Giving You Back YOUR Life

How much B12 do I need?

So I have symptoms of B12 deficiency, and to me they are devastating.  How much, and what sort of, B12 do I need to take?

Why some people have B12 deficiency and some don't

B12 is used in the body in huge quantities.  It doesn't change, it's a Co-Enzyme or Catalyst or Transporter, so on the whole you don't use any up.  But it seems to get deactivated and needs to be re-activated.  We believe this process happens through entero-hepatic circulation, which means that inactivated B12 is grabbed by the liver and sent off through the bile ducts into the intestine, from where it's reabsorbed and somewhere along the line it gets reactivated.

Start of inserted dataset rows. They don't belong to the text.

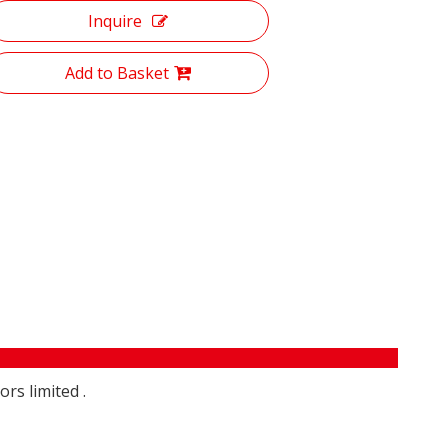
Inquire
Add to Basket
rs limited .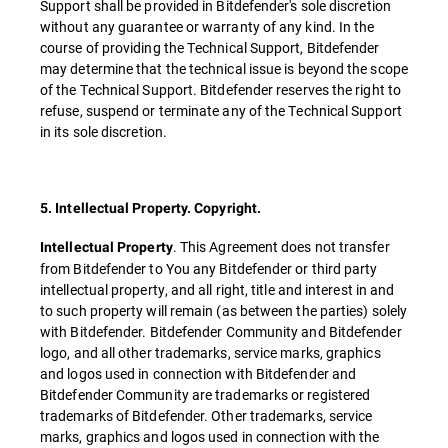
Support shall be provided in Bitdefender's sole discretion
without any guarantee or warranty of any kind. In the
course of providing the Technical Support, Bitdefender
may determine that the technical issue is beyond the scope
of the Technical Support. Bitdefender reserves the right to
refuse, suspend or terminate any of the Technical Support
in its sole discretion.
5. Intellectual Property. Copyright.
. This Agreement does not transfer
Intellectual Property
from Bitdefender to You any Bitdefender or third party
intellectual property, and all right, title and interest in and
to such property will remain (as between the parties) solely
with Bitdefender. Bitdefender Community and Bitdefender
logo, and all other trademarks, service marks, graphics
and logos used in connection with Bitdefender and
Bitdefender Community are trademarks or registered
trademarks of Bitdefender. Other trademarks, service
marks, graphics and logos used in connection with the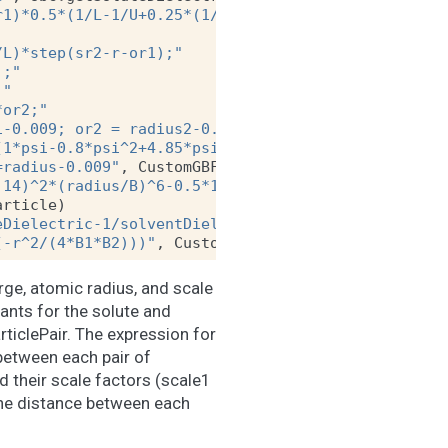
r1)*0.5*(1/L-1/U+0.25*(1/U^2-1/L^2)*(r-sr2*sr2/r)+
/L)*step(sr2-r-or1);"
);"
;"
*or2;"
1-0.009; or2 = radius2-0.009"
,
CustomGBForce
.
Parti
(1*psi-0.8*psi^2+4.85*psi^3)/radius);"
=radius-0.009"
,
CustomGBForce
.
SingleParticle
)
.14)^2*(radius/B)^6-0.5*138.935456*(1/soluteDielec
article
)
eDielectric-1/solventDielectric)*q1*q2/f;"
(-r^2/(4*B1*B2)))"
,
CustomGBForce
.
ParticlePair
)
rge, atomic radius, and scale
ants for the solute and
rticlePair. The expression for
 between each pair of
nd their scale factors (scale1
 the distance between each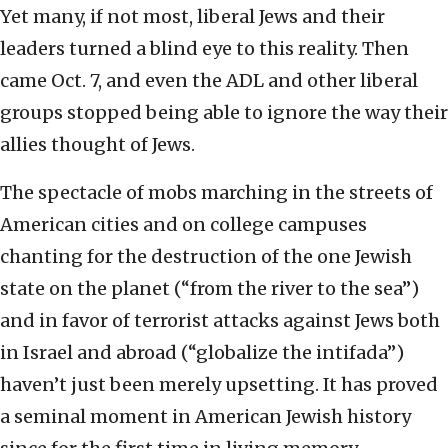
Yet many, if not most, liberal Jews and their
leaders turned a blind eye to this reality. Then
came Oct. 7, and even the ADL and other liberal
groups stopped being able to ignore the way their
allies thought of Jews.
The spectacle of mobs marching in the streets of
American cities and on college campuses
chanting for the destruction of the one Jewish
state on the planet (“from the river to the sea”)
and in favor of terrorist attacks against Jews both
in Israel and abroad (“globalize the intifada”)
haven’t just been merely upsetting. It has proved
a seminal moment in American Jewish history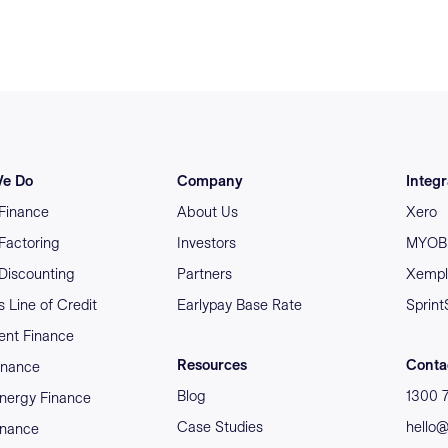
e Do
Company
Integr
 Finance
About Us
Xero
 Factoring
Investors
MYOB 
 Discounting
Partners
Xempl
 Line of Credit
Earlypay Base Rate
Sprint
nt Finance
Resources
Conta
inance
Blog
1300 
nergy Finance
Case Studies
hello
inance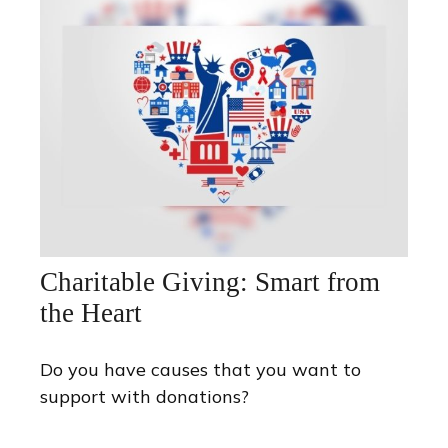
Charitable Giving: Smart from
the Heart
Do you have causes that you want to
support with donations?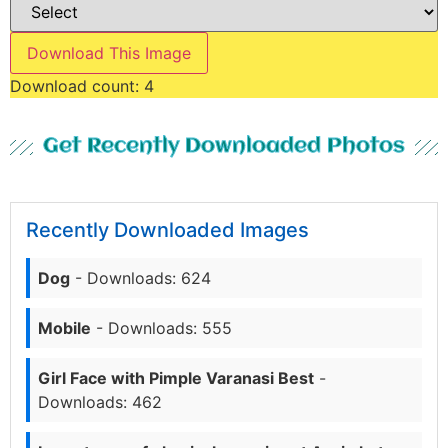
Download This Image
Download count:
4
Get Recently Downloaded Photos
Recently Downloaded Images
Dog
- Downloads: 624
Mobile
- Downloads: 555
Girl Face with Pimple Varanasi Best
-
Downloads: 462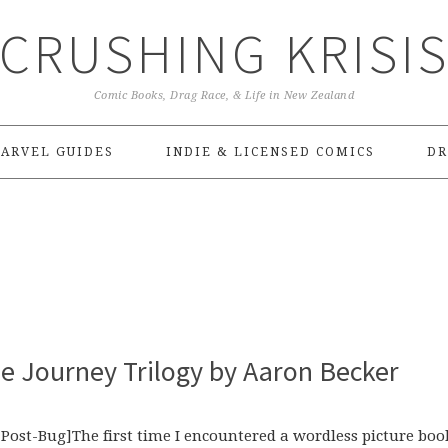
CRUSHING KRISI
Comic Books, Drag Race, & Life in New Zealand
ARVEL GUIDES
INDIE & LICENSED COMICS
DR
e Journey Trilogy by Aaron Becker
ost-Bug]The first time I encountered a wordless picture boo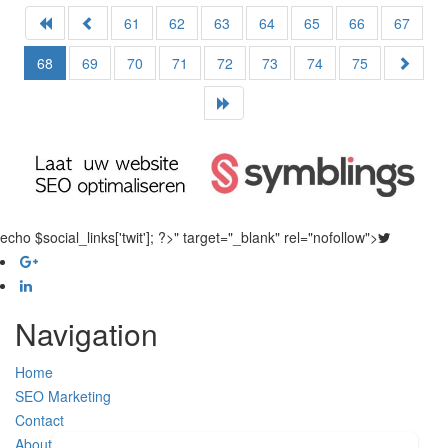
61
62
63
64
65
66
67
68
69
70
71
72
73
74
75
echo $social_links['twit']; ?>" target="_blank" rel="nofollow">
Navigation
Home
SEO Marketing
Contact
About Us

This circulation system is extremely efficient.  Lots of body biochemistry uses entero-hepatic circulation, and it may be for the same reason.  For most people, all of the B12 that goes into the intestine gets reabsorbed.  But some people aren't quite so efficient at reabsorbing.

Since everyone is different and people will have different rates of efficiency at reabsorbing, it's difficult to say from the symptoms whether you need tablets (to put more B12 into your gut so that more can be absorbed), or injections (to get it into the blood in the first place).  

Start with Tablets

Since B12 is so safe, it's well worth trying tablets, in fact you can continue with tablets even whilst you are using injections.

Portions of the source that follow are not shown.